YOUR ASSIGNMENT
In the entries below, spot each line with the word "快捷短语" and copy it.

Data excerpts:
□ □ □

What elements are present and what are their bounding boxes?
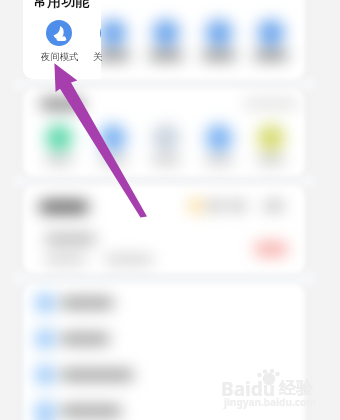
staticText: 经验 <box>279 378 313 399</box>
button[interactable]: 夜间模式 <box>36 19 83 65</box>
staticText: jingyan.baidu.com <box>224 395 316 409</box>
staticText: 夜间模式 <box>36 51 83 65</box>
staticText: 常用功能 <box>33 0 89 11</box>
staticText: Baidu <box>221 376 276 402</box>
staticText: 关 <box>93 51 103 63</box>
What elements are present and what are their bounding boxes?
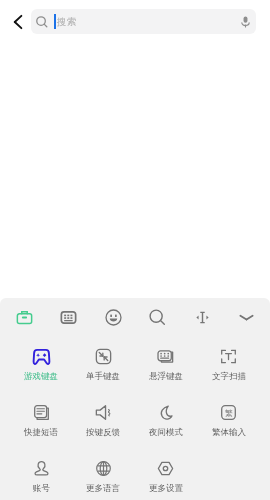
staticText: 按键反馈 bbox=[86, 427, 120, 438]
button[interactable]: Toolbox bbox=[9, 302, 39, 332]
button[interactable]: Keyboard bbox=[53, 302, 83, 332]
button[interactable]: Move cursor bbox=[187, 302, 217, 332]
staticText: 更多设置 bbox=[149, 483, 183, 494]
button[interactable]: 更多语言 bbox=[72, 448, 134, 500]
staticText: 账号 bbox=[33, 483, 50, 494]
staticText: 游戏键盘 bbox=[24, 371, 58, 382]
staticText: 更多语言 bbox=[86, 483, 120, 494]
button[interactable]: 繁 bbox=[197, 392, 260, 448]
staticText: 快捷短语 bbox=[24, 427, 58, 438]
button[interactable]: Back bbox=[5, 9, 30, 34]
staticText: 夜间模式 bbox=[149, 427, 183, 438]
staticText: 搜索 bbox=[57, 16, 78, 28]
staticText: 繁体输入 bbox=[212, 427, 246, 438]
staticText: 繁 bbox=[225, 408, 233, 418]
button[interactable]: 搜索 bbox=[31, 9, 256, 34]
button[interactable]: 快捷短语 bbox=[10, 392, 72, 448]
staticText: 文字扫描 bbox=[212, 371, 246, 382]
button[interactable]: 悬浮键盘 bbox=[134, 336, 197, 392]
button[interactable]: 文字扫描 bbox=[197, 336, 260, 392]
button[interactable]: 游戏键盘 bbox=[10, 336, 72, 392]
button[interactable]: 按键反馈 bbox=[72, 392, 134, 448]
staticText: 单手键盘 bbox=[86, 371, 120, 382]
button[interactable]: Search bbox=[142, 302, 172, 332]
staticText: 悬浮键盘 bbox=[149, 371, 183, 382]
button[interactable]: 账号 bbox=[10, 448, 72, 500]
button[interactable]: Emoji bbox=[98, 302, 128, 332]
button[interactable]: Collapse bbox=[231, 302, 261, 332]
button[interactable]: 单手键盘 bbox=[72, 336, 134, 392]
button[interactable]: 更多设置 bbox=[134, 448, 197, 500]
button[interactable]: 夜间模式 bbox=[134, 392, 197, 448]
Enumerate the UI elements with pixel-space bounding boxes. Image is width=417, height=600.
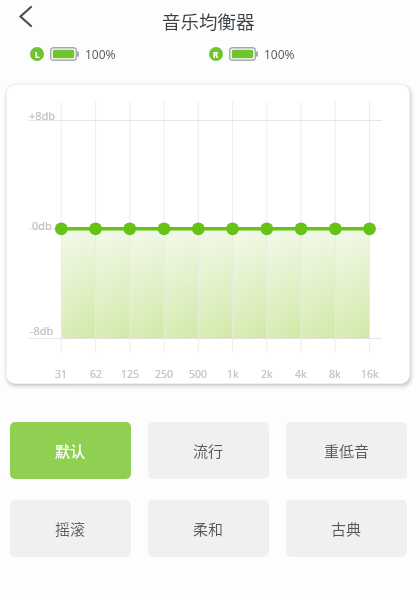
staticText: 16k (361, 367, 379, 381)
button[interactable]: 默认 (10, 422, 131, 479)
staticText: 62 (90, 367, 103, 381)
staticText: 31 (55, 367, 68, 381)
staticText: 500 (189, 367, 208, 381)
button[interactable]: 重低音 (286, 422, 407, 479)
button[interactable]: 摇滚 (10, 500, 131, 557)
staticText: 100% (85, 46, 116, 61)
staticText: 4k (295, 367, 307, 381)
staticText: 重低音 (324, 440, 370, 462)
button[interactable]: 古典 (286, 500, 407, 557)
staticText: 8k (329, 367, 341, 381)
staticText: 摇滚 (55, 518, 86, 540)
staticText: 古典 (331, 518, 362, 540)
staticText: 1k (227, 367, 239, 381)
staticText: +8db (29, 108, 56, 123)
button[interactable]: 柔和 (148, 500, 269, 557)
staticText: 音乐均衡器 (162, 8, 255, 35)
staticText: R (213, 49, 219, 60)
staticText: 默认 (55, 440, 86, 462)
staticText: 100% (264, 46, 295, 61)
staticText: 125 (121, 367, 140, 381)
staticText: -8db (30, 323, 54, 338)
button[interactable]: 流行 (148, 422, 269, 479)
staticText: 2k (261, 367, 273, 381)
staticText: L (35, 49, 40, 60)
staticText: 柔和 (193, 518, 224, 540)
staticText: 0db (32, 218, 52, 233)
staticText: 流行 (193, 440, 224, 462)
staticText: 250 (155, 367, 174, 381)
button[interactable] (10, 1, 40, 31)
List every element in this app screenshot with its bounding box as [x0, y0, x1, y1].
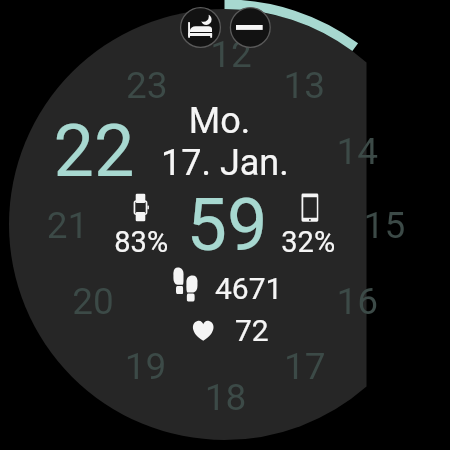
button[interactable]: Do not disturb: [230, 7, 271, 48]
button[interactable]: Bedtime mode: [180, 7, 221, 48]
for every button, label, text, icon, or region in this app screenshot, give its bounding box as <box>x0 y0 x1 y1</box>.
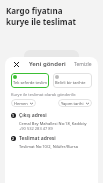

□ □ □

YOUR SOLUTION
staticText: 快捷短语 bbox=[24, 427, 58, 438]
button[interactable]: 快捷短语 bbox=[10, 392, 72, 448]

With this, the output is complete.